Name: Steve Sakanashi
Age: 33
Nationality: American
Occupation: Founder of Sekai Creator and Director of Global Innovation at Fusion’z Holdings, sekaicreator.org
Likes: Team sports, weekend drives, farmers, Hakone Ekiden
Dislikes: Wobbly tables at coffee shops

1. You grew up in the U.S. Why did you end up moving to Japan? I grew up in Los Angeles and spent my young adulthood in Seattle. I was born a dual citizen of Japan and the U.S., but as a child I never learned Japanese, visited Japan or had a relationship with my Japanese family. During my first visit at 19, I fell in love with “my country” and decided that I wanted to use my life to benefit Japan. Moving was a natural result of this desire.

2. How did you overcome the language and culture barrier? Honestly, I met a lot of amazing Japanese friends who could speak English. They taught me about Japan and risked their reputations to give me opportunities.

3. What’s the best part of being Japanese American in Tokyo? The worst? No one stares at me … until I speak.

4. You’ve held a variety of roles — entrepreneur, mentor, English teacher and basketball coach, just to name a few. How do you answer the question “what’s your job”? My job is to make people better. When I graduated high school, my dream was to become a high school teacher and basketball coach. Although I am in the business field now, my heart will always be that of a coach.

5. Why did you found the Sekai Creator student startup incubator? I started Sekai Creator without any real qualifications because I believed that Japan’s future depended on entrepreneurial leaders. I didn’t see a lot of other hands-on programs in Japan, and decided that trying to do something would be better than doing nothing.

6. “Sekai Creator” sounds like a video game title. One friend also told me that it sounds like a cult. I was actually going to change the name until some alumni told me that they loved the name because it inspired them to dream big and bold. That was my goal, to create new worlds.

7. Is it anything like the TV show “The Apprentice”? Yes, because we lose participants every week, but this is because students “fire” themselves by dropping out.

8. What is the most rewarding part of the eight-week program? Final pitches. The transformation from week one to eight is incredible. Many students decide to quit, but the ones who make it to the final pitch are the fuel that (inspires) our mentors to continue supporting the program. Gritty people are irresistible.

9. What was the most creative pitch you’ve ever heard from a student? To eliminate spring allergies in Tokyo by developing pollen-absorbing cement. She was 17 years old.

10. Are Japanese youngsters different from their American counterparts? They massively underrate themselves. When their legendary work ethic and teamwork are unleashed in true global competition, which demands constant innovation, Japan is world-class. The best current example of this is breakdancing, where Japanese youth, particularly girls, push the limits of the sport globally.

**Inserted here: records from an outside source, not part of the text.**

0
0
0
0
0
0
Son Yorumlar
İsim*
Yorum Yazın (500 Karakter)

11. What kinds of people are fit to run a company? I recently joined a venture company, Fusion’z Holdings, as a corporate director because I believe in the leadership of the CEO. His deep sense of responsibility, leadership and endless curiosity attracted me. I think that people who are willing to accept unlimited challenges end up creating unlimited opportunities for their companies.

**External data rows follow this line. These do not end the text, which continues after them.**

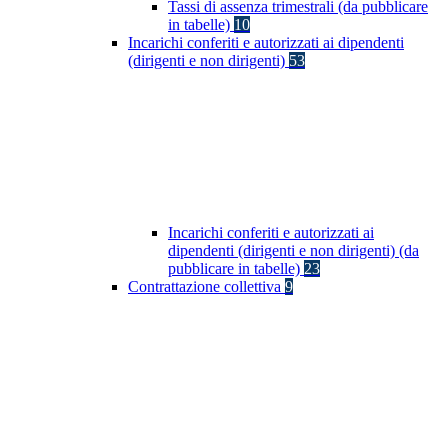
Tassi di assenza trimestrali (da pubblicare
in tabelle)
10
Incarichi conferiti e autorizzati ai dipendenti
(dirigenti e non dirigenti)
53
Incarichi conferiti e autorizzati ai
dipendenti (dirigenti e non dirigenti) (da
pubblicare in tabelle)
23
Contrattazione collettiva
9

12. Do you have a favorite world leader or CEO? Uesugi Harunori, the ninth lord of Yonezawa. At the age of 17 he started ruling one of the poorest domains in Japan and transformed it into one of the most prosperous by the time he finished. I discovered him through “Representative Men of Japan: Essays,” by Kanzo Uchimura.

13. It seems like all successful people have crazy schedules and routines. How do you always start your day? I try to read my Bible and meditate before jumping into each day.

14. How would you define “success”? Becoming entrusted by others to protect the most important things in life.

15. What are people most surprised to find out about you? I also teach a Bible class at Tsuda University.

16. What is your favorite “untranslatable” Japanese word (and how do you translate it)? Zekkōchō, which means “f——— great.”

17. What’s your guilty pleasure? Flamin’ Hot Cheetos with lime.

18. Speaking of snacks, are you team Takenoko no Sato or team Kinoko no Yama? Takenoko no Sato. Mushrooms and chocolate are gross.

19. If you had a ship, what would you name it? Mark T. Sakanashi, after my dad, who died when I was in high school. He went bankrupt trying to help Japan. I want people to know his name.

20. What is your least favorite adage? “I don’t see color.” The world is colorful, why destroy the beauty of its diversity?